Repository files navigation

Flow Cytometry Analysis

R-based analysis notebooks for flow cytometry data — from raw .fcs files to gating, clustering, and UMAP. A lightweight Python alternative is also included.


Notebooks

# Notebook Description
1 01_csv_matrix_analysis.ipynb Analyze data exported as CSV/matrix (e.g. from FlowJo, FACS Diva)
2 02_single_fcs_analysis.ipynb Full pipeline for a single .fcs file: compensate → gate → cluster → UMAP
3 03_batch_fcs_analysis.ipynb Same pipeline across multiple .fcs files with cross-sample comparison
4 04_batch_correction.ipynb QC + batch-effect correction with PeacoQC, cyCombine, and CytoNorm
5 05_flow_analysis_python.ipynb Python alternative using flowkit/fcsparser

All notebooks are templates — adjust file paths, gate thresholds, and channel names to match your data.


Data

Place your files in the data/ folder:

data/
├── matrix_data.csv        # CSV export from FlowJo / FACS Diva  (notebook 1)
├── sample.fcs             # single .fcs file                     (notebook 2)
└── batch/                 # folder with multiple .fcs files       (notebook 3)
    ├── sample_01.fcs
    ├── sample_02.fcs
    └── ...

Installation

Install R and RStudio (free), then run the following once in the R console:

# CRAN packages
install.packages(c(
    "ggplot2", "dplyr", "tidyr", "readr",
    "uwot", "Rtsne", "viridis", "patchwork", "pheatmap"
))

# Bioconductor packages
if (!requireNamespace("BiocManager", quietly = TRUE))
    install.packages("BiocManager")

BiocManager::install(c(
    "flowCore", "flowWorkspace", "ggcyto", "openCyto", "FlowSOM",
    "sva", "ComplexHeatmap"   # required by cyCombine / PeacoQC (notebook 4)
))

# Batch-correction packages (GitHub-only, used in notebook 4)
if (!requireNamespace("remotes", quietly = TRUE)) install.packages("remotes")
remotes::install_github(c(
    "saeyslab/PeacoQC",
    "saeyslab/CytoNorm",
    "biosurf/cyCombine"
))

On Windows and Intel macOS, pre-built binaries are downloaded automatically — no compilation needed. On Apple Silicon (M1/M2/M3) macOS, the native path is untested; Bioconductor should ship osx-arm64 binaries for CRAN R, but if BiocManager falls back to building RProtoBufLib from source you'll hit an arm64-apple-darwin autoconf error. See the Apple Silicon notes under the conda section for the fix.
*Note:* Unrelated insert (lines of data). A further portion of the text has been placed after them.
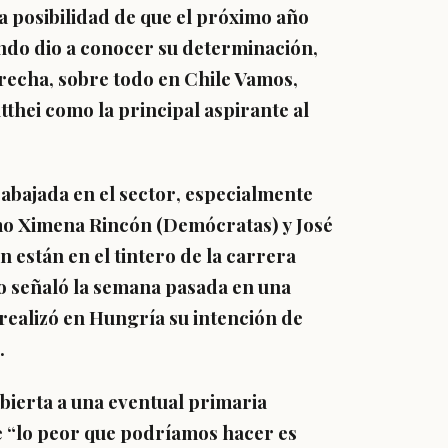
a posibilidad de que el próximo año
ando dio a conocer su determinación,
erecha, sobre todo en Chile Vamos
,
thei como la principal aspirante al
rabajada en el sector
, especialmente
mo
Ximena Rincón (Demócratas) y José
 están en el tintero de la carrera
no señaló la semana pasada en una
realizó en Hungría su intención de
.
abierta a una eventual primaria
 “
lo peor que podríamos hacer es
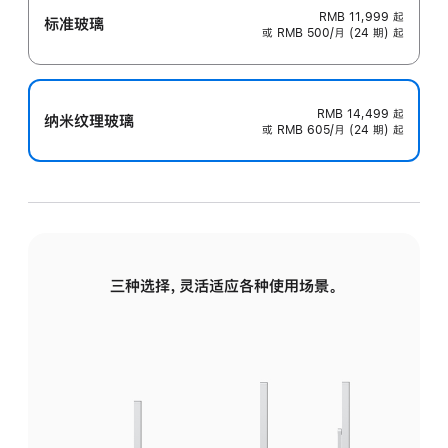
RMB 11,999
起
标准玻璃
或 RMB 500/月 (24 期) 起
RMB 14,499
起
纳米纹理玻璃
或 RMB 605/月 (24 期) 起
三种选择，灵活适应各种使用场景。
标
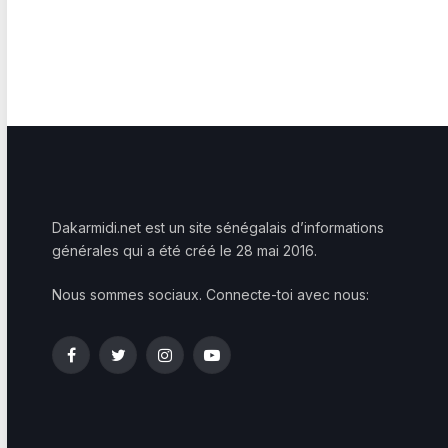
Dakarmidi.net est un site sénégalais d’informations
générales qui a été créé le 28 mai 2016.
Nous sommes sociaux. Connecte-toi avec nous:
Facebook
Twitter
Instagram
YouTube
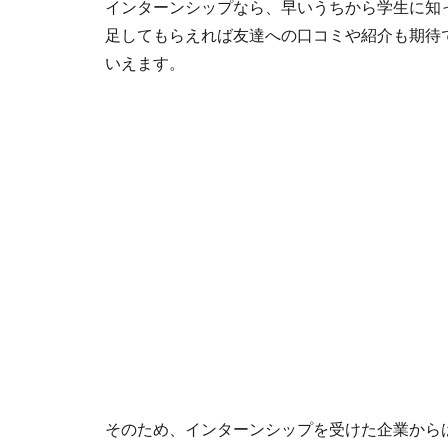
インターンシップなら、早いうちから学生に知
足してもらえれば友達への口コミや紹介も期待
いえます。
そのため、インターンシップを受けた企業から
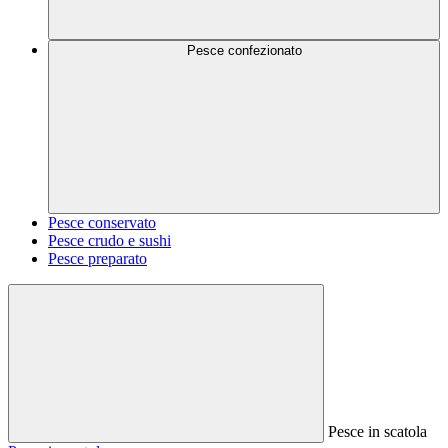
Pesce confezionato
Pesce conservato
Pesce crudo e sushi
Pesce preparato
Pesce in scatola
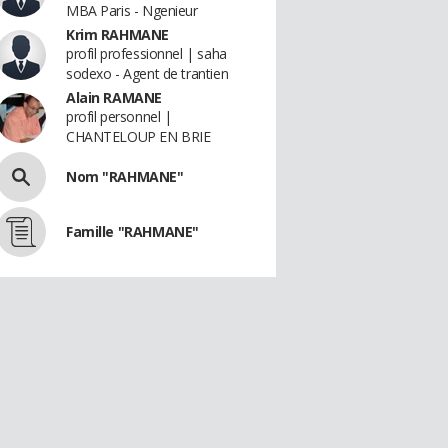
MBA Paris - Ngenieur
Krim RAHMANE
profil professionnel | saha
sodexo - Agent de trantien
Alain RAMANE
profil personnel |
CHANTELOUP EN BRIE
Nom "RAHMANE"
Famille "RAHMANE"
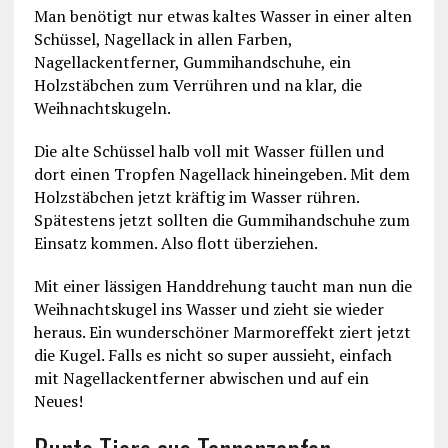
Man benötigt nur etwas kaltes Wasser in einer alten
Schüssel, Nagellack in allen Farben,
Nagellackentferner, Gummihandschuhe, ein
Holzstäbchen zum Verrühren und na klar, die
Weihnachtskugeln.
Die alte Schüssel halb voll mit Wasser füllen und
dort einen Tropfen Nagellack hineingeben. Mit dem
Holzstäbchen jetzt kräftig im Wasser rühren.
Spätestens jetzt sollten die Gummihandschuhe zum
Einsatz kommen. Also flott überziehen.
Mit einer lässigen Handdrehung taucht man nun die
Weihnachtskugel ins Wasser und zieht sie wieder
heraus. Ein wunderschöner Marmoreffekt ziert jetzt
die Kugel. Falls es nicht so super aussieht, einfach
mit Nagellackentferner abwischen und auf ein
Neues!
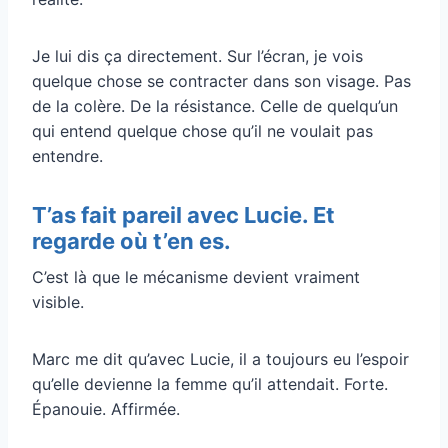
Je lui dis ça directement. Sur l’écran, je vois
quelque chose se contracter dans son visage. Pas
de la colère. De la résistance. Celle de quelqu’un
qui entend quelque chose qu’il ne voulait pas
entendre.
T’as fait pareil avec Lucie. Et
regarde où t’en es.
C’est là que le mécanisme devient vraiment
visible.
Marc me dit qu’avec Lucie, il a toujours eu l’espoir
qu’elle devienne la femme qu’il attendait. Forte.
Épanouie. Affirmée.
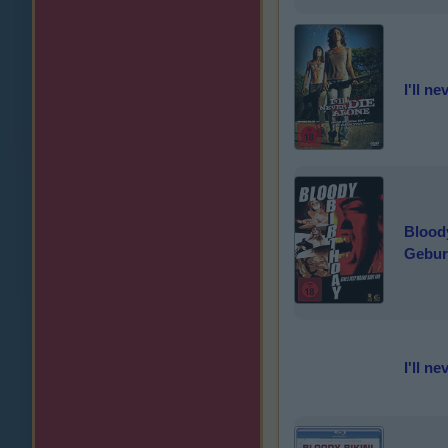
I'll n
Bloody
Gebur
I'll n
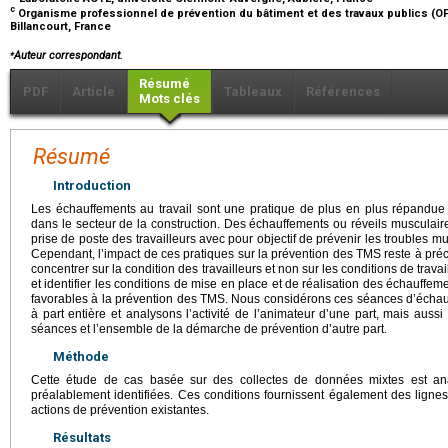
c
Organisme professionnel de prévention du bâtiment et des travaux publics (O
Billancourt, France
⁎
Auteur correspondant.
Résumé
PDF
Article
Tableaux
Références
Mots clés
Résumé
Introduction
Les échauffements au travail sont une pratique de plus en plus répandue
dans le secteur de la construction. Des échauffements ou réveils musculaire
prise de poste des travailleurs avec pour objectif de prévenir les troubles mu
Cependant, l’impact de ces pratiques sur la prévention des TMS reste à préc
concentrer sur la condition des travailleurs et non sur les conditions de trav
et identifier les conditions de mise en place et de réalisation des échauffemen
favorables à la prévention des TMS. Nous considérons ces séances d’échau
à part entière et analysons l’activité de l’animateur d’une part, mais aus
séances et l’ensemble de la démarche de prévention d’autre part.
Méthode
Cette étude de cas basée sur des collectes de données mixtes est ana
préalablement identifiées. Ces conditions fournissent également des ligne
actions de prévention existantes.
Résultats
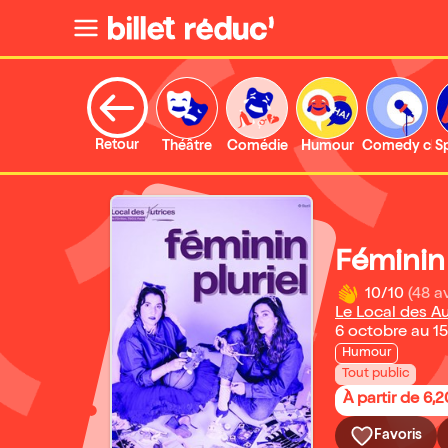
Retour
Théâtre
Comédie
Humour
Comedy clu
S
Féminin 
10/10
(48 av
Le Local des Au
6 octobre au 1
Humour
Tout public
À partir de 6,
Favoris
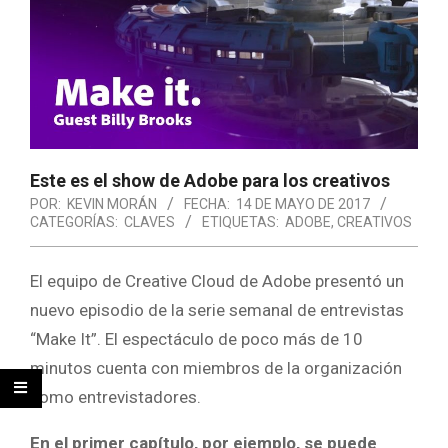
Este es el show de Adobe para los creativos
POR:
KEVIN MORÁN
FECHA:
14 DE MAYO DE 2017
CATEGORÍAS:
CLAVES
ETIQUETAS:
ADOBE
,
CREATIVOS
El equipo de Creative Cloud de Adobe presentó un
nuevo episodio de la serie semanal de entrevistas
“Make It”. El espectáculo de poco más de 10
minutos cuenta con miembros de la organización
como entrevistadores.
En el primer capítulo, por ejemplo, se puede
Reproducible setup (conda / mamba)

For a pinned environment matching the lab server, use the conda files in this repo:

# Linux (server) — installs everything including Bioconductor packages from bioconda
mamba env create -f environment_server.yml

# macOS / Windows — installs R, CRAN, and Python deps only
mamba env create -f environment.yml

On osx-arm64, Bioconductor packages aren't available from bioconda — install them via BiocManager from inside the env's R, using the same BiocManager::install(...) call above. This is the path that needs the fix below.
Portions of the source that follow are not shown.